# Aim of the exercise:
Reproduce only the lines below from the line containing "Worldwide Delivery" to the line containing "potentially responsible parties, and", exactly as written, with both end lines kept. Omit the pictures.

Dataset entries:
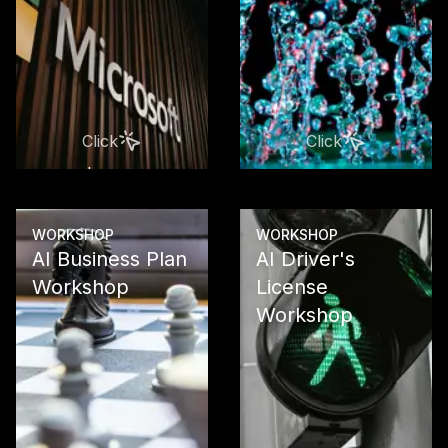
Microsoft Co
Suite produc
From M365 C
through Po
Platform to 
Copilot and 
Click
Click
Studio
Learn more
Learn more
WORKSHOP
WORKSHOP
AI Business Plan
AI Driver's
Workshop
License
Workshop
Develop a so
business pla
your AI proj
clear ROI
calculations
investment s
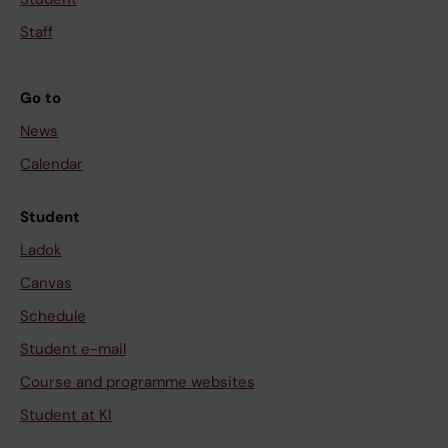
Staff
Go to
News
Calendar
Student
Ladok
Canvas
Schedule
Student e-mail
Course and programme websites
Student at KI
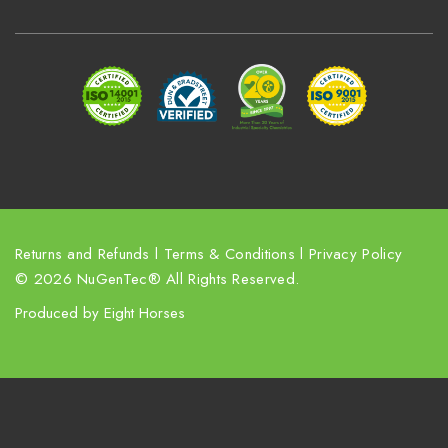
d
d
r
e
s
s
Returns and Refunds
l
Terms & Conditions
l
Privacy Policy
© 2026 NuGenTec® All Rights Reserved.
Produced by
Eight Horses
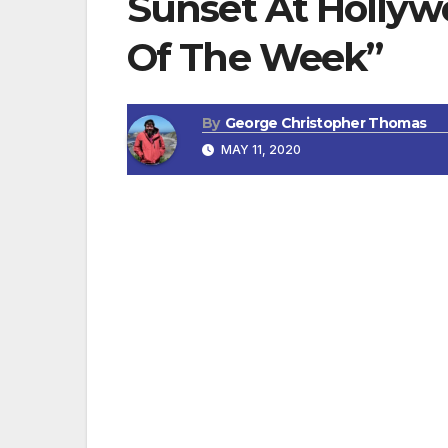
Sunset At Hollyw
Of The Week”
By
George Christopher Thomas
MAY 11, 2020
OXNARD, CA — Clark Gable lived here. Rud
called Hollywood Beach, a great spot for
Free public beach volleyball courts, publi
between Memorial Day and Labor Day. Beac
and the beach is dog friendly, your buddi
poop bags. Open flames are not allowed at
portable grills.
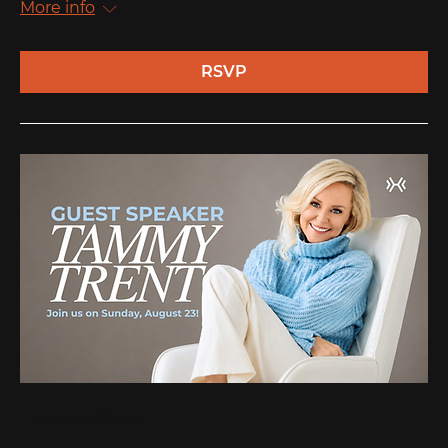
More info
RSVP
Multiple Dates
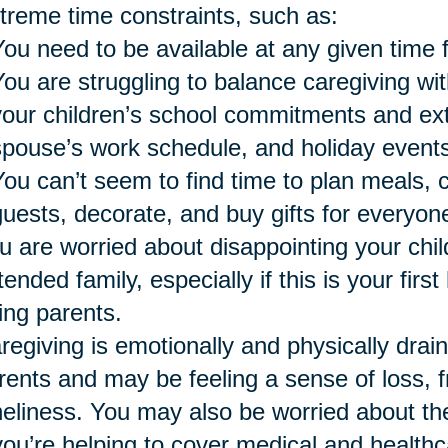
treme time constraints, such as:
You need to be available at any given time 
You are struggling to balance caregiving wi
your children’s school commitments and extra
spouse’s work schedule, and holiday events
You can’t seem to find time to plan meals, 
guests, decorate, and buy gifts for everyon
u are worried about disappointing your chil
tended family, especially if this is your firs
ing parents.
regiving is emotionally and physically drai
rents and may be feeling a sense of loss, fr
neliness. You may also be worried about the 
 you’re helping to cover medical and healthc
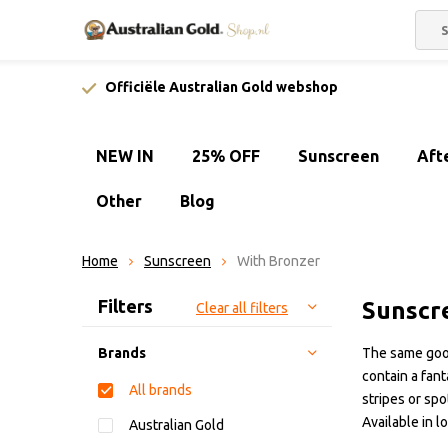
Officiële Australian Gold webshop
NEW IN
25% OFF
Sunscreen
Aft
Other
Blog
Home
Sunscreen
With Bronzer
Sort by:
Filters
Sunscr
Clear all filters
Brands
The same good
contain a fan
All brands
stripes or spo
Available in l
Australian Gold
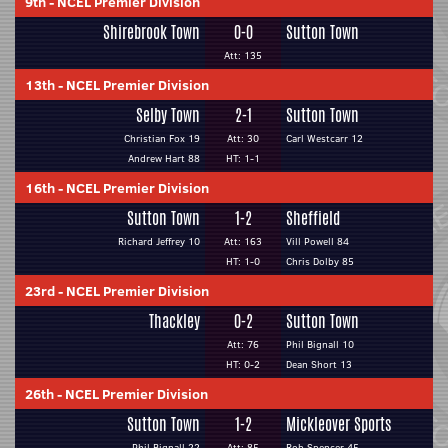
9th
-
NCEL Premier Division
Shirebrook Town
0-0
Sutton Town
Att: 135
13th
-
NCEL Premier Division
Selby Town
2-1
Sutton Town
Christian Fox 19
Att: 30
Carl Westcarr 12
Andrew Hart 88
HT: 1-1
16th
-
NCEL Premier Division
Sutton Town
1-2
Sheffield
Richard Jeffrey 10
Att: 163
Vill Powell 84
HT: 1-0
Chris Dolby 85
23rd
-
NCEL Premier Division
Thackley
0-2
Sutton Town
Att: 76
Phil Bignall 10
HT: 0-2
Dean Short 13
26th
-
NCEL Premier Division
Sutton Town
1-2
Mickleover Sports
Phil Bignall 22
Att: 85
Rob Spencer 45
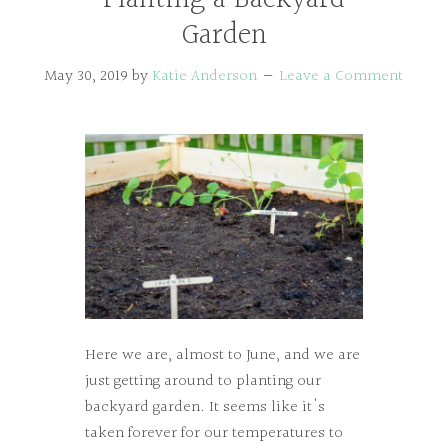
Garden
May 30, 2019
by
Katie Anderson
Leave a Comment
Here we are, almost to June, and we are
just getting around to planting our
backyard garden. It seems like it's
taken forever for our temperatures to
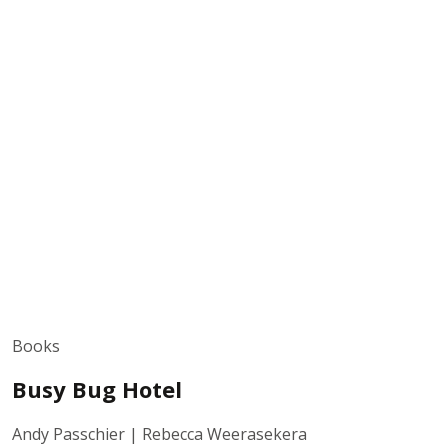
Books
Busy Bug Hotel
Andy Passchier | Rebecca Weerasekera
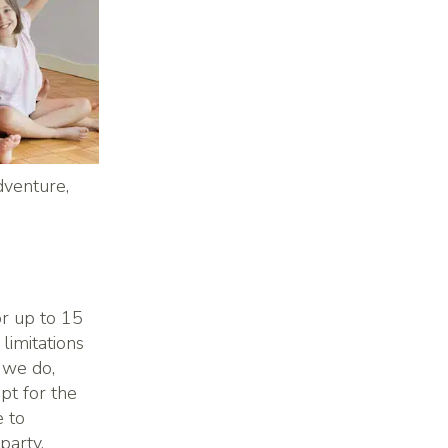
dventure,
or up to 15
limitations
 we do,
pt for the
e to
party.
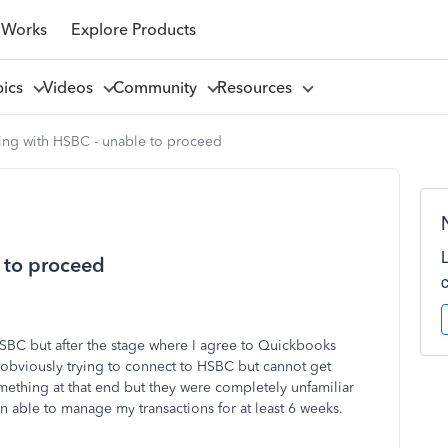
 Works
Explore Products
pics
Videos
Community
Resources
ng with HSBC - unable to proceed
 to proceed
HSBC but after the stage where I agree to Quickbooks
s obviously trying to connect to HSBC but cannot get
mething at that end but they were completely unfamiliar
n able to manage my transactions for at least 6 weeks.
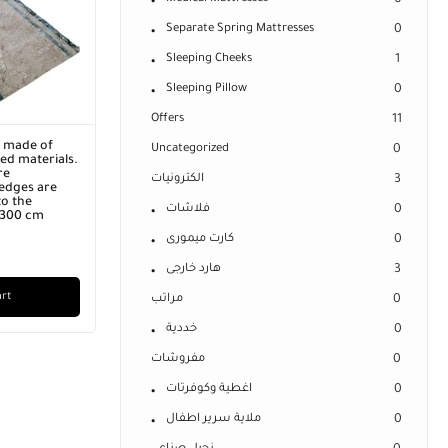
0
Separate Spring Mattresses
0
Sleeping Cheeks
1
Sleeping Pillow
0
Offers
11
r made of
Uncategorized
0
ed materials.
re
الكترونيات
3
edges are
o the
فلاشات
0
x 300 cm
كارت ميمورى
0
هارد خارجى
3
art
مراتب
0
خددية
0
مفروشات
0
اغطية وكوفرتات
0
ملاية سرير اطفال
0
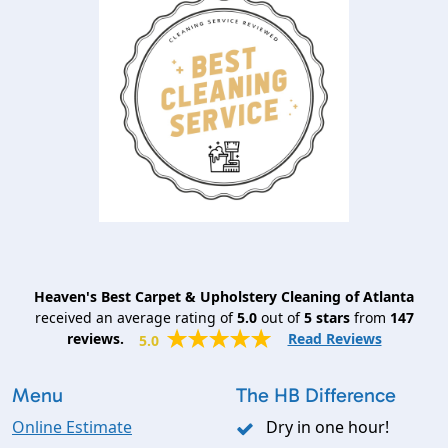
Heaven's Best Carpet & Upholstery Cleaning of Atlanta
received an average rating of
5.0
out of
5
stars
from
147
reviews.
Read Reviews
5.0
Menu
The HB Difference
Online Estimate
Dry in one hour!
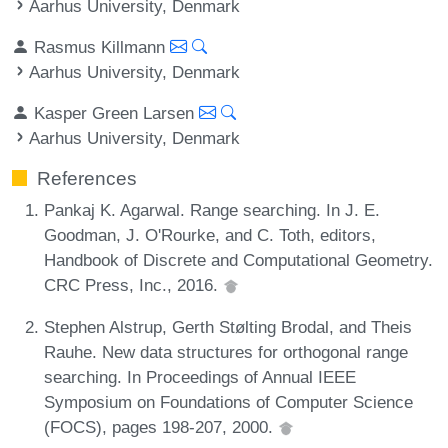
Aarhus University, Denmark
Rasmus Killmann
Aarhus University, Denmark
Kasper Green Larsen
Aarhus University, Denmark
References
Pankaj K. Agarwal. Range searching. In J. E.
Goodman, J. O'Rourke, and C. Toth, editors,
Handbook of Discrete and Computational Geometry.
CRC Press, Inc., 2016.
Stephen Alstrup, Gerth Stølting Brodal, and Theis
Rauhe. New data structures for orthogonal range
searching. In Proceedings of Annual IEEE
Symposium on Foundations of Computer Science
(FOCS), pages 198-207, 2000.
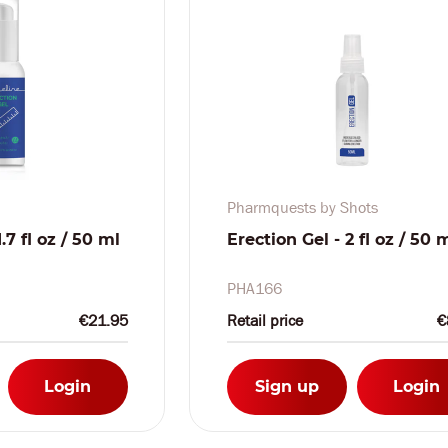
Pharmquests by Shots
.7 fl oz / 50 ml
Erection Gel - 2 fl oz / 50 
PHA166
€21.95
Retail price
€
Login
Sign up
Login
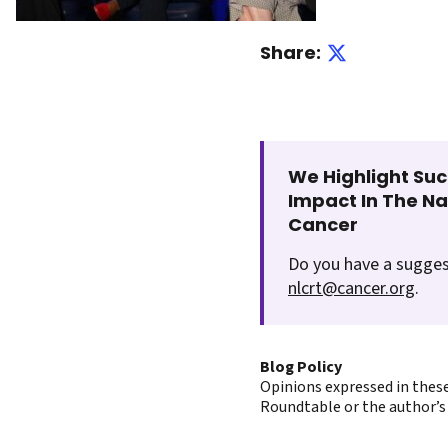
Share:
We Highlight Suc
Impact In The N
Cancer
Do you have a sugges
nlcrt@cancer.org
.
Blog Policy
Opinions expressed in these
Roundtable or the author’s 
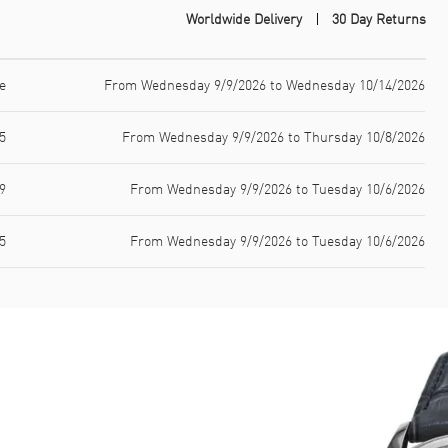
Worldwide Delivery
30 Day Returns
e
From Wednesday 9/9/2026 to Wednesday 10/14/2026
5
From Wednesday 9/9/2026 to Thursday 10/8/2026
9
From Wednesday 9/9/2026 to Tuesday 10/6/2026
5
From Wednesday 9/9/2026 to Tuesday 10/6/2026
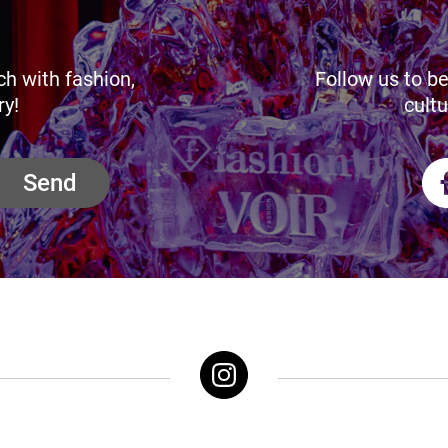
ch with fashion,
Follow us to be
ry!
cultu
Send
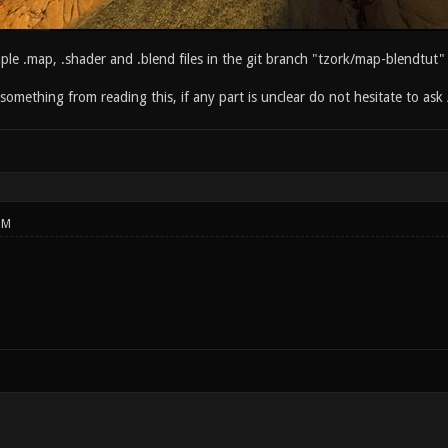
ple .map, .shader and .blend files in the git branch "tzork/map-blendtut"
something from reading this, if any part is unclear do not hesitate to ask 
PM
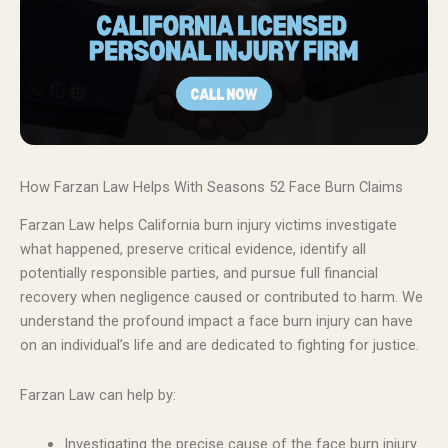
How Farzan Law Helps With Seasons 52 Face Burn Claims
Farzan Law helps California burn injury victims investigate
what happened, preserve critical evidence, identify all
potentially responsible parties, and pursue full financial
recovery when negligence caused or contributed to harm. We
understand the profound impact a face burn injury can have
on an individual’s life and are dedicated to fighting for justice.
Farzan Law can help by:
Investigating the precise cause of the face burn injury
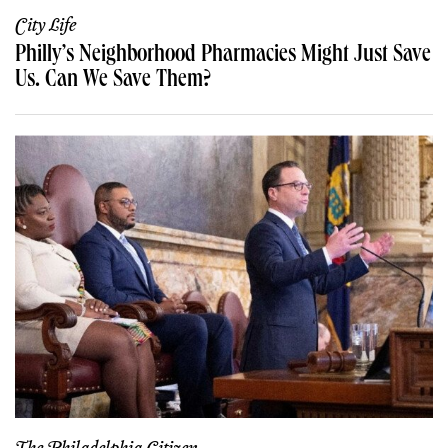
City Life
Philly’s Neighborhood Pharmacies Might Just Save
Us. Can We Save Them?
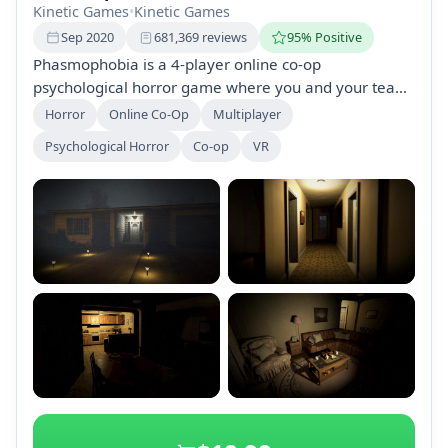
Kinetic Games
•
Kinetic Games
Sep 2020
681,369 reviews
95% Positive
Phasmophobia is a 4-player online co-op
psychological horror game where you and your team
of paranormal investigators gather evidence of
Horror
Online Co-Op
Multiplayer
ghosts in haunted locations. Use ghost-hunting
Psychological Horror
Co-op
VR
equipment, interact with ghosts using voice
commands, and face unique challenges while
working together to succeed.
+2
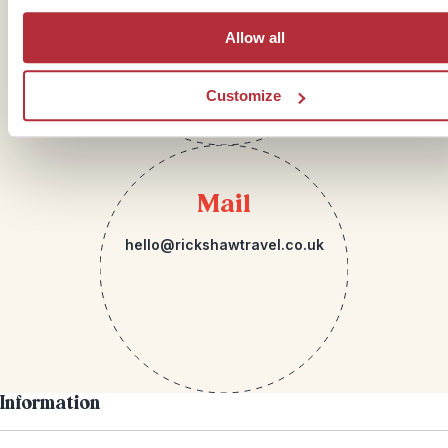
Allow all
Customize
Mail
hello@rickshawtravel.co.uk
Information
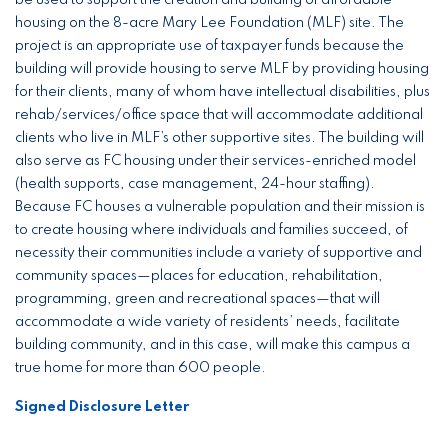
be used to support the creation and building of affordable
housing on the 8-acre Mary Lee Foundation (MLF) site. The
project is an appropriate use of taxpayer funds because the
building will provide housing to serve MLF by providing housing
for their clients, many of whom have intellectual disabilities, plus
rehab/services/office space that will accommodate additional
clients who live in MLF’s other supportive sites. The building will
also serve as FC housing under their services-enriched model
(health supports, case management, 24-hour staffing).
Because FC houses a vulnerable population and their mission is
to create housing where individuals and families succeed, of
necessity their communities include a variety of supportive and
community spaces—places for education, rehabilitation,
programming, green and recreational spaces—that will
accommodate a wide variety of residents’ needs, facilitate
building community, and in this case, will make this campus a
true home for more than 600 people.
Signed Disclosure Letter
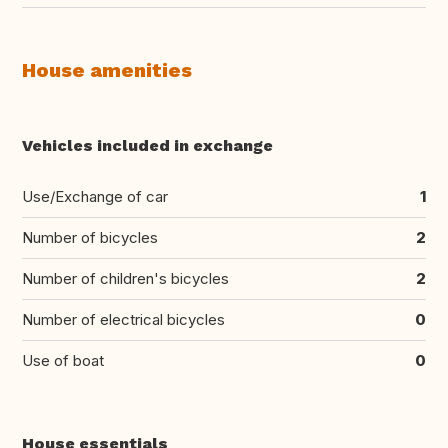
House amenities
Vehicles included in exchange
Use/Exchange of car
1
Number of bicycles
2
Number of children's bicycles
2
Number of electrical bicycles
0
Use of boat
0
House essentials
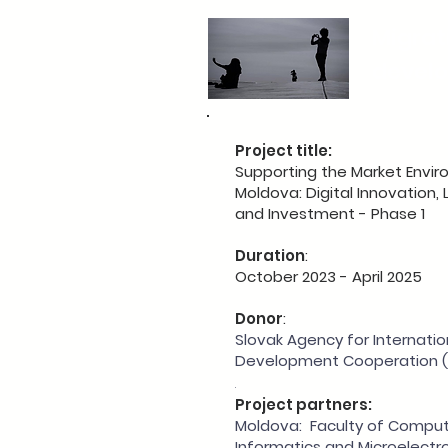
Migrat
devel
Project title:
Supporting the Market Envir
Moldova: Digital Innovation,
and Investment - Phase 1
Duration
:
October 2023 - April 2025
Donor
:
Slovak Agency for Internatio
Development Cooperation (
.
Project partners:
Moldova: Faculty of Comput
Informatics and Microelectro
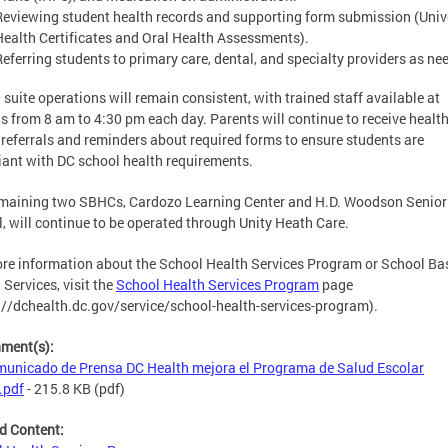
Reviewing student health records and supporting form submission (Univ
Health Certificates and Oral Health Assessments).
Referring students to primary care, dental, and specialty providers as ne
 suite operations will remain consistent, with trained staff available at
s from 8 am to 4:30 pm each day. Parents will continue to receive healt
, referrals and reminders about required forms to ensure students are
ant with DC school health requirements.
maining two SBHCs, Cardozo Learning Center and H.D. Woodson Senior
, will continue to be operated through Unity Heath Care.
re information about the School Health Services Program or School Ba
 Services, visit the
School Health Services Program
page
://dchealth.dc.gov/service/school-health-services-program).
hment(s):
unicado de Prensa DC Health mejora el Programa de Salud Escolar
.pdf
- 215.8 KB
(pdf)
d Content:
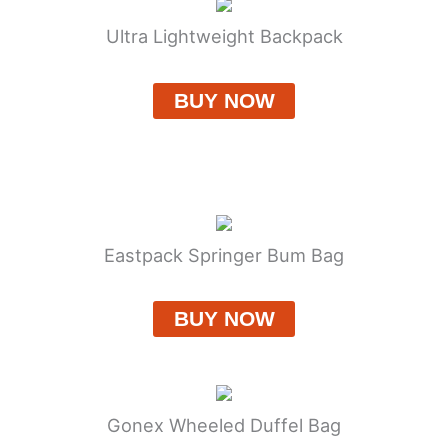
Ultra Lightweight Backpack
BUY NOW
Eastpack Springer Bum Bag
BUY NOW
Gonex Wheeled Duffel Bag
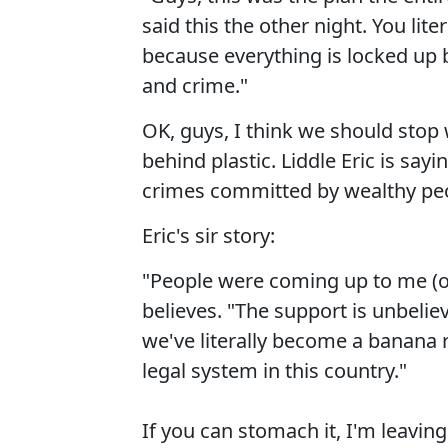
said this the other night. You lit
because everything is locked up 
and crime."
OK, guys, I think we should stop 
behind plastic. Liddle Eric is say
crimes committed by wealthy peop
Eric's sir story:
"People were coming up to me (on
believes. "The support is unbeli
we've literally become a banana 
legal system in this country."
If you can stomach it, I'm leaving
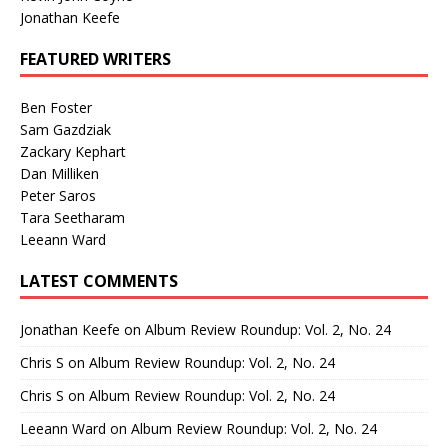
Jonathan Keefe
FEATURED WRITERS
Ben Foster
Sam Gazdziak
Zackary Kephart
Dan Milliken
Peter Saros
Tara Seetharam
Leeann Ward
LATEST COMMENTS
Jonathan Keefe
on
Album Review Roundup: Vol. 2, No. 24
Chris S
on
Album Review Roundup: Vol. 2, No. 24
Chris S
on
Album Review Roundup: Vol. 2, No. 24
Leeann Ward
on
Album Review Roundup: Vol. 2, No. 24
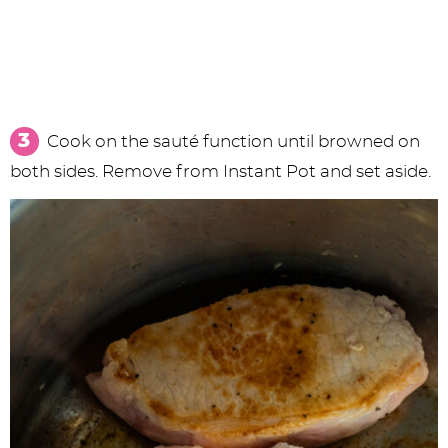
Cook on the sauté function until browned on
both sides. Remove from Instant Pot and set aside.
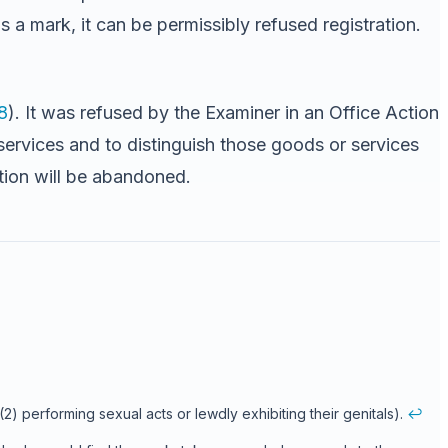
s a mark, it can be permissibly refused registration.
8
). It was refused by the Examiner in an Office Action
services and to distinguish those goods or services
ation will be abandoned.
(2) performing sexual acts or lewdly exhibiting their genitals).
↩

# Answer space:
Worldwide Delivery
30 Day Returns
e
From Wednesday 9/9/2026 to Wednesday 10/14/2026
5
From Wednesday 9/9/2026 to Thursday 10/8/2026
9
From Wednesday 9/9/2026 to Tuesday 10/6/2026
5
From Wednesday 9/9/2026 to Tuesday 10/6/2026
ch with fashion,
Follow us to be
ry!
cultu
Send
ple .map, .shader and .blend files in the git branch "tzork/map-blendtut"
something from reading this, if any part is unclear do not hesitate to ask 
PM
How Farzan Law Helps With Seasons 52 Face Burn Claims
Farzan Law helps California burn injury victims investigate
what happened, preserve critical evidence, identify all
potentially responsible parties, and pursue full financial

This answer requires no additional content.